DATA EXCERPTS
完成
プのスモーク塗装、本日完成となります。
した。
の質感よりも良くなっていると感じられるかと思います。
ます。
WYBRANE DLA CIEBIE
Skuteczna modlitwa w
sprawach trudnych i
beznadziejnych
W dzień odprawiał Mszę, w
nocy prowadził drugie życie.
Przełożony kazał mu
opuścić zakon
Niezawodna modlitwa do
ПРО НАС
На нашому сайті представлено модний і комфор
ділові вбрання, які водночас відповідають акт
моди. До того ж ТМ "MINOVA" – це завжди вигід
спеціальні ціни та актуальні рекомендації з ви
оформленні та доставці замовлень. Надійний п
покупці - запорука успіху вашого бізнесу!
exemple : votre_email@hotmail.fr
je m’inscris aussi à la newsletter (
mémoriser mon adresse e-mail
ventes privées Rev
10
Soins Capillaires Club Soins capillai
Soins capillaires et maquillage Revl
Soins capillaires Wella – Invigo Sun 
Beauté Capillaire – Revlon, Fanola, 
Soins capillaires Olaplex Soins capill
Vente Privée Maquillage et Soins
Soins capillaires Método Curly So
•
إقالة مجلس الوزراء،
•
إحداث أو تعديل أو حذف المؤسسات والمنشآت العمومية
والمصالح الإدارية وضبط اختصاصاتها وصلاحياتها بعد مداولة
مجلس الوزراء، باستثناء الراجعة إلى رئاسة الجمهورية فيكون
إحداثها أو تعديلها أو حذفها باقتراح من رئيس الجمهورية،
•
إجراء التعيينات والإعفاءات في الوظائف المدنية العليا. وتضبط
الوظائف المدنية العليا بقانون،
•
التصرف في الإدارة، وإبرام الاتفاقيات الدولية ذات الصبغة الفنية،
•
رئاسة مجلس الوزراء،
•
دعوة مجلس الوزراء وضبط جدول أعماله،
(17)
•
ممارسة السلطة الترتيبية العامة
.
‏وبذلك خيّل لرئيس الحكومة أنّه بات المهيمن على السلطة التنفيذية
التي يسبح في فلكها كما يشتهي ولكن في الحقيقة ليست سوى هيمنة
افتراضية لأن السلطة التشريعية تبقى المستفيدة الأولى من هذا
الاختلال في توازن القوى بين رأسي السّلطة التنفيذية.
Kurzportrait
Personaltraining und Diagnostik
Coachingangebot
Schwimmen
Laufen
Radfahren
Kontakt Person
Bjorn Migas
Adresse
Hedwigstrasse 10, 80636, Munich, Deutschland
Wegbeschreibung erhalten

REQUIRED ACTION
Every line from the top of the material through the line containing "покупці - запорука успіху вашого бізнесу!" must be transcribed exactly, and no other line may appear.

RESULT OF THIS EXERCISE
完成
プのスモーク塗装、本日完成となります。
した。
の質感よりも良くなっていると感じられるかと思います。
ます。
WYBRANE DLA CIEBIE
Skuteczna modlitwa w
sprawach trudnych i
beznadziejnych
W dzień odprawiał Mszę, w
nocy prowadził drugie życie.
Przełożony kazał mu
opuścić zakon
Niezawodna modlitwa do
ПРО НАС
На нашому сайті представлено модний і комфор
ділові вбрання, які водночас відповідають акт
моди. До того ж ТМ "MINOVA" – це завжди вигід
спеціальні ціни та актуальні рекомендації з ви
оформленні та доставці замовлень. Надійний п
покупці - запорука успіху вашого бізнесу!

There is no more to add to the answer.